With wintry temperatures expected to moderate Thursday, points along the East Coast retreated from Tuesday’s weather-driven gains.

AccuWeather was calling for highs in Boston and New York to creep back above freezing Thursday — still colder than normal but warmer compared to daytime temperatures in the 20s Wednesday. Philadelphia was expected to see highs in the upper 30s Thursday versus a high of 32 Wednesday.

Transco Zone 6 New York dropped $1.23 to $4.42, while Transco Zone 5 fell $1.62 to $3.42.

In New England, prices declined but remained elevated. Algonquin Citygate notched a 4 cent decrease to end at $9.28. Iroquois Waddington fell 52 cents to $3.69, and Iroquois Zone 1 dropped 14 cents to $5.41. Iroquois Zone 2 only declined 8 cents to $5.82.

Iroquois Gas Transmission issued an operational flow order (OFO) on its system Wednesday due to “high volumes and forecasted cold weather.” An OFO has been in effect on Algonquin Gas Transmission’s system since last week.

Prices fell by double digits at several Appalachian points, including Columbia Gas (down 13 cents to $2.55) and Dominion South (down 19 cents to $2.12). Tetco M3 Delivery moderated after seeing a weather-driven bump the day before, falling $1.23 to $3.44.

Meanwhile, forwards prices at several Marcellus points saw relatively large day/day declines in Tuesday’s trading, NGI‘s Forward Look shows.

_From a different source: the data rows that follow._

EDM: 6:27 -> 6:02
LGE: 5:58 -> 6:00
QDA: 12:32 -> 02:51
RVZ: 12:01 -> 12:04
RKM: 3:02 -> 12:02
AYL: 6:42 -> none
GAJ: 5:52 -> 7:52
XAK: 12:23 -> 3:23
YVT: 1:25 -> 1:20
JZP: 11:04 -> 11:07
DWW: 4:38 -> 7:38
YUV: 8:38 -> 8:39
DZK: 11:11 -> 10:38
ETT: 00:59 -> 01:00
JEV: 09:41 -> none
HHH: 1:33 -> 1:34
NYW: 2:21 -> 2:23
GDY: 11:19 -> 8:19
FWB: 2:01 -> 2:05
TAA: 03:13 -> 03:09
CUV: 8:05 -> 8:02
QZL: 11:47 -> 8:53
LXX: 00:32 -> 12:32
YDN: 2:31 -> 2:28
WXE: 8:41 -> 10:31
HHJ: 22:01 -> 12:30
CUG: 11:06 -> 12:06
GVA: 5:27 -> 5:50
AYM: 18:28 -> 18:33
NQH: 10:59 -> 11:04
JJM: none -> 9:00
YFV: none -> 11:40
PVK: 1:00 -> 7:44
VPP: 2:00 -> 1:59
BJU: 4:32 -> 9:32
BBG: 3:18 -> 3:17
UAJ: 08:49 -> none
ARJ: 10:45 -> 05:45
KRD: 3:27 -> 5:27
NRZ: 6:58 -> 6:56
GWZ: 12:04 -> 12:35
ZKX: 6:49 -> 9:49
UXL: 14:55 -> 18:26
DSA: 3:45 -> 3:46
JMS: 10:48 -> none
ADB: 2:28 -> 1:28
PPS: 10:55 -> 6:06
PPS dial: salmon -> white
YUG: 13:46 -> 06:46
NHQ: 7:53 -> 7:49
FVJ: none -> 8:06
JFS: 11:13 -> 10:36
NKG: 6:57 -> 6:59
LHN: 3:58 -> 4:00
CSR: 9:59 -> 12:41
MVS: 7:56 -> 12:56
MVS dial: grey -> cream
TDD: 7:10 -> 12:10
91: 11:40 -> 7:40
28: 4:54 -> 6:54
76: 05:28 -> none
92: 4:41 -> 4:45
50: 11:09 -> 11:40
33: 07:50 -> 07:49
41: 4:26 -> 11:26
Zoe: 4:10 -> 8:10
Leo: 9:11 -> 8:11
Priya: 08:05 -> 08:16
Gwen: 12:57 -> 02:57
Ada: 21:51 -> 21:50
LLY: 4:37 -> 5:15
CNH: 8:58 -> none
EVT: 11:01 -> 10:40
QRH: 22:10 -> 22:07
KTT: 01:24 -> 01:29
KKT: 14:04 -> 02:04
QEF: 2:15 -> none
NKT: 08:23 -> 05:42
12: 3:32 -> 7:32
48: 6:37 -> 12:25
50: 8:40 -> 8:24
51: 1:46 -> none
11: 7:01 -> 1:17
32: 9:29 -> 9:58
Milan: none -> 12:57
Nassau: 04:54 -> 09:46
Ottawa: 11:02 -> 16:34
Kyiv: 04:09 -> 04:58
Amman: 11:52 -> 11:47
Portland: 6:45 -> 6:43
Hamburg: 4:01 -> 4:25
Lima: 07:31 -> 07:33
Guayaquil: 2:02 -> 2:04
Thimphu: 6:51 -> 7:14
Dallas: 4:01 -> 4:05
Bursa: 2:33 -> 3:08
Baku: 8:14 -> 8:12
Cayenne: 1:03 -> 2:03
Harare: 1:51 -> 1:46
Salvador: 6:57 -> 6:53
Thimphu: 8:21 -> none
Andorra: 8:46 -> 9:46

Average January contract prices at Tennessee Zone 4 Marcellus, Tetco M2 30 Receipt and Dominion North each dropped 10% day/day Tuesday to average $1.943, $2.143 and $1.968, respectively, according to Forward Look.

In the Midwest, Genscape Inc. was forecasting demand to decline this week from 16.48 Bcf Tuesday to a just under 15 Bcf Friday.

Average day-ahead prices at Chicago Citygate dropped 11 cents to $2.62, and Joliet fell 9 cents to $2.62. In the Midcontinent, Northern Natural Demarcation gave up 10 cents to $2.56.

Rockies prices weakened as well, though Cheyenne Hub finished slightly higher at $2.39. Kern River gave up 6 cents to $2.55.

Outside of the constrained SoCal Citygate, prices generally fell by around a nickel or more in California, while in Arizona/Nevada, El Paso S. Mainline/N. Baja dropped 21 cents to $2.93.

Genscape was calling for demand across California and Nevada to drop from 7.84 Bcf Wednesday to just under 6 Bcf/d Thursday and Friday.

Malin fell 7 cents to $2.60, while PG&E Citygate gave up 8 cents to $2.91. SoCal Border Average dropped 4 cents to $2.84. SoCal Citygate recorded another wild swing, dropping $1.51 to $4.12. That’s the lowest finish for SoCal Citygate since it averaged $3.03 on Nov. 22, the last trade date before the Thanksgiving holiday, Daily GPI historical data show.